23.9.11

Kalan Sağlar Bizimdir

Her şeyden vazgeçip gitmek bir zayıflık mıdır yoksa bunu yapabilecek güce sahip olabilmek midir?
Bu soru haftalarca kafamı kurcaladı. Her şeyden vazgeçmek nedir ki? Nedenini unuttuğumuz ve keşke ile başlayan cümlelerimizin bizi gece uykumuzda boğması mı yoksa güneşe ihtiyacımız varken bir toplu iğnenin gölgesinin altında ezildiğimizi hissettiğimiz anların hayatımızı ele geçirmesi mi?
Her şeyden vazgeçmek eylemi ilk bakışta olumsuz olarak algılanır.
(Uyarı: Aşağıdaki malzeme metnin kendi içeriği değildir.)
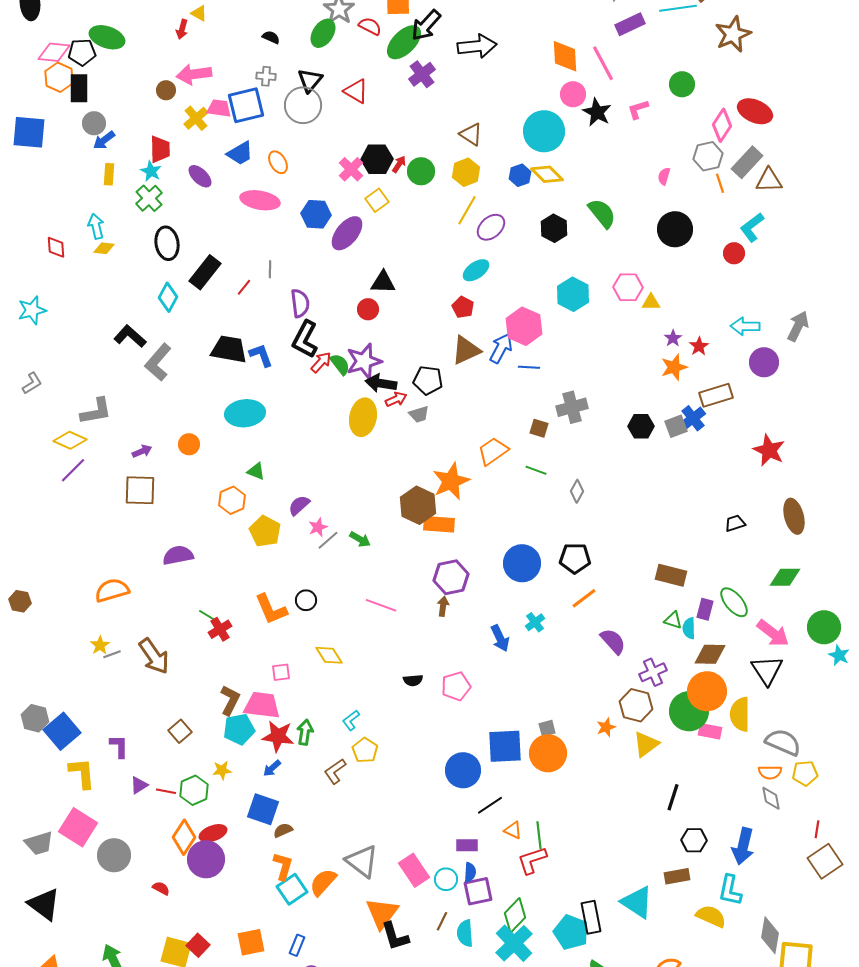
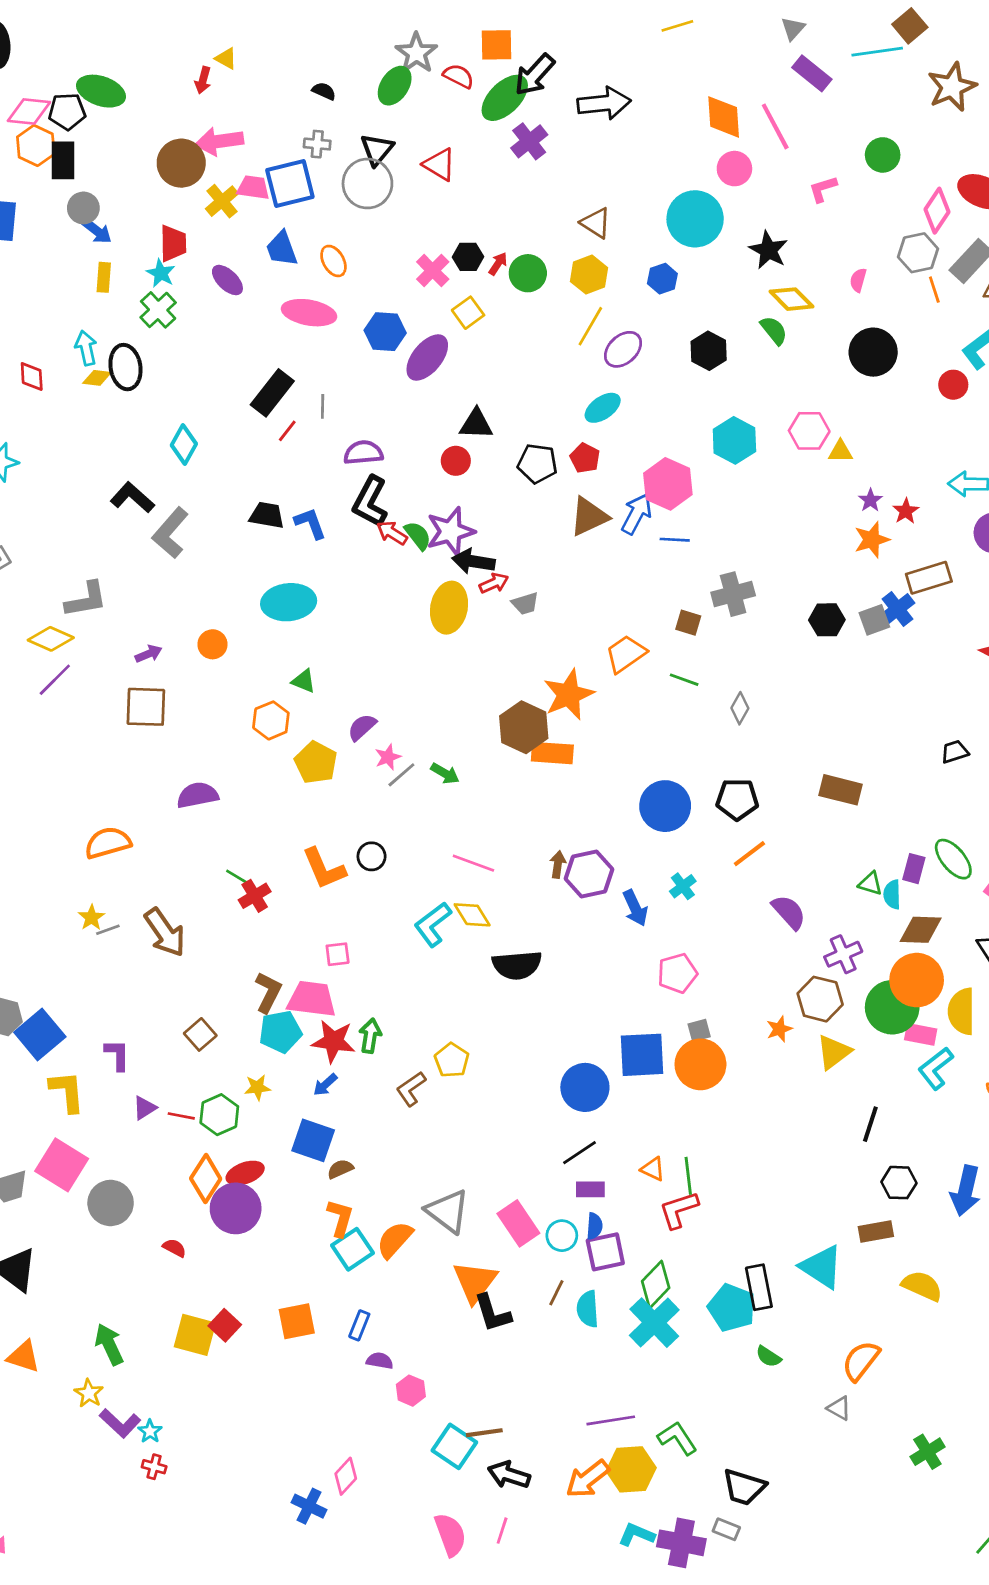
purple rectangle: (630, 24) -> (812, 73), turned 64
brown circle: (166, 90) -> (181, 163), size x1.8
black star: (597, 112) -> (768, 250), moved
blue arrow: (104, 140) -> (97, 231), turned -105
blue trapezoid: (240, 153) -> (282, 249), turned 100
black hexagon: (377, 159) -> (468, 257), size x0.7
yellow diamond: (547, 174) -> (792, 299), moved
green semicircle: (602, 213) -> (774, 330), size x0.7
black ellipse: (167, 243) -> (125, 367), moved
black rectangle: (205, 272) -> (272, 393), moved
purple semicircle: (300, 303) -> (363, 453), turned -88
black trapezoid: (229, 349) -> (267, 515), size x0.7
red arrow: (321, 362) -> (392, 533), turned -100
black pentagon: (428, 380) -> (537, 464), moved
brown rectangle: (671, 575) -> (840, 790), moved
purple hexagon: (451, 577) -> (589, 874), moved
yellow diamond: (329, 655) -> (472, 915), moved
black semicircle: (413, 680) -> (517, 965), size x1.8
pink pentagon: (456, 686) -> (677, 973), moved
cyan L-shape: (351, 720) -> (433, 924), moved, size x1.6
black line: (490, 805) -> (579, 1153), moved
cyan L-shape: (730, 890) -> (936, 1068), moved, turned 40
Bütün umudunu yitirdiğin ve çıkış noktasına ulaşamadığın zamanlarda ardın sıra gelen, gölge gibi seni takip eden ve hiç bırakmayan en sadık düşüncedir vazgeçmek bir anlamda. Benliğini, bencilliğini içten içe çökertir. Kendine duyduğun o güven kırıntılarını da alır götürür ve uzattığın elin havada kalmış gibi hissedersin. Nereye olduğuna dair hiçbir fikrin yokken yine de oraya gitmek istersin. Sıkıştığın köşeden seni kurtaracak yerdir orası.
Vazgeçmek, dimağının alamadığı bu koca evrende, adım adım seni sona getiren eylemler dizisinin son halkasıdır aslında. Başından sonuna dek doruklarda aşk vaad eden bir filmin, umulan finalle bitmediğiyle yüzleşmektir ya da en yakınını toprağa ellerinle gömüp, arkanı dönüp gittiğin andır. Hiçlik duygusunun tavan yaptığı buhranlar zincirine düşmüşlüktür. Dünya döner, sen ise en sabit halinle durursun. Yerin yedi kat dibindesindir artık. Hayatınızın sondaj kuyusudur orası.
Peki ya gitmek? Buna karar vermek? Daha büyük bir mutluluk ya da daha büyük bir ego uğruna diğer şeylerden vazgeçerken, o büyük mutluluk veya egoyu seçmektir gitmek dediğimiz. Gitmek için yerini değiştirmene gerek yoktur. Kilometrelere sığınmak gereksizdir. Gitmek sadece bir tercihtir.
Kendi adına seçtiğin her bir vazgeçme tercihiyle evet; vazgeçmek, vazgeçmeyi seçmektir. O halde vazgeçmek, her seçimin ardından gelen trajik çaresizliktir belki de. İntihar eden bir yürek bile, daha fazla acı çekmemeyi tercih etmiştir. İşte bu, her şeyden vazgeçmeyi imkansız kılan o yaman çelişkidir.
Gitmek mi? Yolun kendisi hiçbir şey değiştirmese de insana bir anlık bile olsa yok olmayı öğretir. "Mezarlar vazgeçilmez insanların ölüleriyle doludur" sözünün ne kadar hakiki olduğunu bir de.
Çünkü sen başka şehirlerin başka aynalarında başka kendine bakarken, buradaki aynalarda sen olmayacaksın. Ve sen burada olmadığında, hiçbir şey değişmeyecek. Sen olmadığında o aynalar başka birilerinin yüzünü yansıtacak. Herkesin aslında hiç kimse olduğunu gösterecek. Aslında bu sebepten bile gidebilir insan. O kocaman benliklerimiz, bu değersizliği talim ederek, yolun kendisinin öğrettiğinden daha fazlasını öğrenecektir. Çünkü yokluk, son derece terbiye edicidir. Ve sen nereye gidersen git, sadece seni götüreceksin. Bu şehir senin arkandan gelmeyecek.. O yüzden kalmakta fayda var.